He found Hú much diminished. The leader looked tired and worn. What the American defenders of Corregidor must have looked like after almost five months of nearly continuous bombing and shelling by the Japanese in 1942.
Hú’s primary command bunker was a hastily dug fortification thrown together by his best remaining engineering units and hidden under a farmer’s barn east of the city. The bunker’s disguise had worked for some time. For twenty days the Chinese Air Force had been attacking targets further west and north of them; unaware of his refuge. That had changed in the last 36 hours. Hú still controlled most space assets so Hú had expressed the thought that the change had not been due to their discovering him by using orbital satellites. He conjectured they had instead gone old school and used aircraft based aerial photography. The downloading of pictures and interpretation of the data had taken them some time. It explained the delay, but it was inevitable that they would have discovered various visible discrepancies between older data and the current configuration of terrain around the farm no matter how well his men had covered their tracks. A field headquarters implied lots of foot and vehicle traffic and those things left pathways that were impossible to hide completely. If nothing else the electromagnetic spectrum he used to communicate instructions to his forces would have marked the general area and given them a broad piece of terrain to look in. Finally they had found the sweet spot. Once they had a solid target his already weak air defenses were taken out immediately leaving smoking ruins wherever a missile or gun reached up for a plane. The Chinese Air Force were now enjoying complete air superiority over most of the Changzhou military district and had abruptly changed tactics from air-to-air and begun air-to-ground attacks aimed in the direction of the bunker over the last two days. The jig was up. In the last ten hours strike after strike had disintegrated the barn and begun excavating the ground near it through the simple expedient of adding one crater on top of another crater. They were digging a hole bomb by bomb down towards the haven of Hú and his command group.
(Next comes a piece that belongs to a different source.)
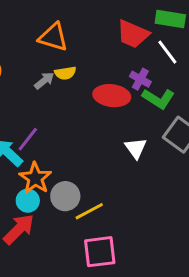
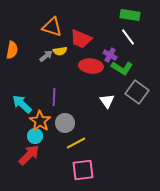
red trapezoid: (133, 34) -> (81, 39), moved
purple line: (28, 139) -> (54, 97), moved, turned -36
gray circle: (65, 196) -> (65, 123), moved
Hú’s engineers had anticipated a need to move him early and had begun an alternate locale for Hú to retreat into deep within the impenetrable western mountains. The secondary site was supposed to have been finished two days ago. Four days ago though they had lost communications with the engineer units preparing it. A ground messenger had come through yesterday to inform him that the communist Air Force had discovered the bulldozers at their work and obliterated them. Estimates were of 72% casualties in engineers at the work site. The new bunker was a total write off having been smashed into wreckage. It made it impossible to leave this bunker complex now. The frequency of attacks from the air was escalating too. Air Force aircraft had been striking every few hours in the beginning, but now were striking every half hour or so. Aircraft also struck anything trying to leave the bunker within minutes. Everyone knew they must have planes in continuous racetrack orbits overhead awaiting for any target at all. Their advanced systems could see through most smoke, dust and obscuration and could not be easily fooled. Airplanes detected heat signatures of machines and even individual men trying to depart and smashed them with anything at hand. Even if it meant ridiculous force disparities. Two hours ago two men traversing a ravine had been attacked with a thousand pound bomb. Equivalent to shooting a mouse with an cannon. Lau’s army meant business. No one was getting out of the hole.
Another crump shook the walls and more dust drifted down.
It was only a matter of time now.
It was odd, but it turned out that Hú was no coward. He had discovered a vein of inner strength within himself these last weeks and days. He felt on a plane with his Security chief now. He had no fear anymore… only a growing sense of fatalism. What would come would come. He would fight on until it arrived.
There was still some hope. They might yet gain a victory if Sho succeeded in space. Luckily several armored hard wire feeds from outside the bunker were as yet uncut by the air strikes including the one with Xianchang Space center. He could still send out his story when Sho succeeded. He still had some chance of success.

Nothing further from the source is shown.